The T610 is available in three distinct colors: Aluminium Haze, Abyss Blue, and Volcanic Red. Many customers of Sony Ericsson in the United Kingdom complained to providers about being unable to obtain the phone in any color other than Aluminium Haze, and to date it is still the most widely sold variant of the phone.  The retro-style design of the phone was created by industrial designer Erik Ahlgren, and garnered appreciation in magazines, at expositions, and among buyers.  The subtle curves of the body were divided vertically with thin metal or aluminum halves, which were colored.  The keypad remained silver regardless of body color variation.

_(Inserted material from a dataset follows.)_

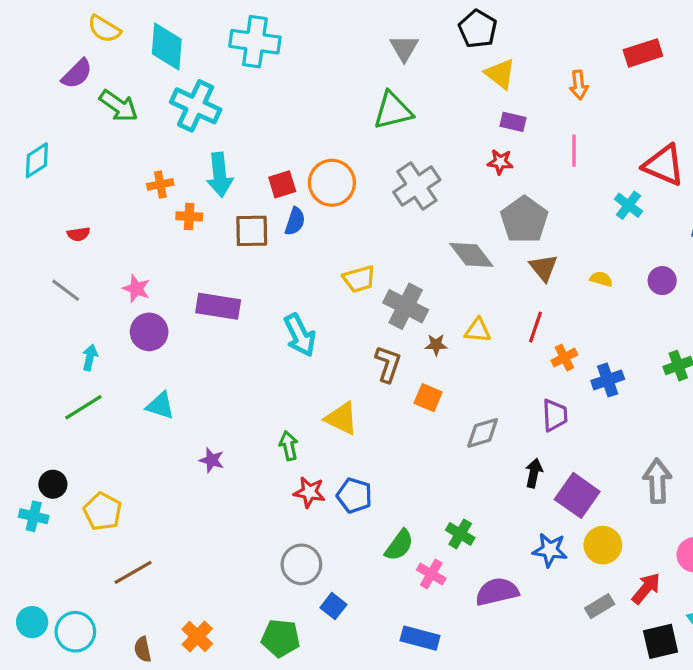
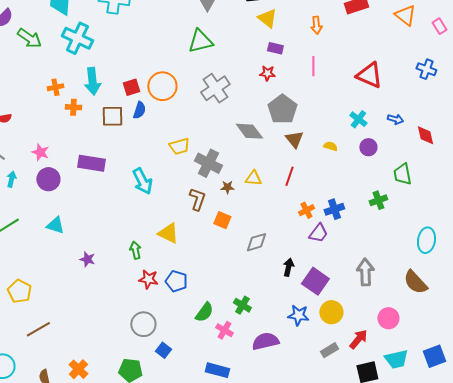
cyan cross: (628, 205) -> (358, 119), moved
cyan arrow: (90, 358) -> (11, 179), moved
orange cross: (564, 358) -> (306, 210), moved
purple trapezoid: (555, 415) -> (318, 233), moved, turned 40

The T610 is a cameraphone that can take pictures in a resolution up to 288 × 352 pixels. It includes 2.5G technologies, supporting GPRS (Class 8) and HSCSD connections with Wireless Application Protocol (WAP) 2.0 capability. It supports polyphonic ringtones in MIDI, and mobile games in Java ME and Mophun formats, and comes with three games.  It does not have built-in handsfree or speakerphone capabilities, however.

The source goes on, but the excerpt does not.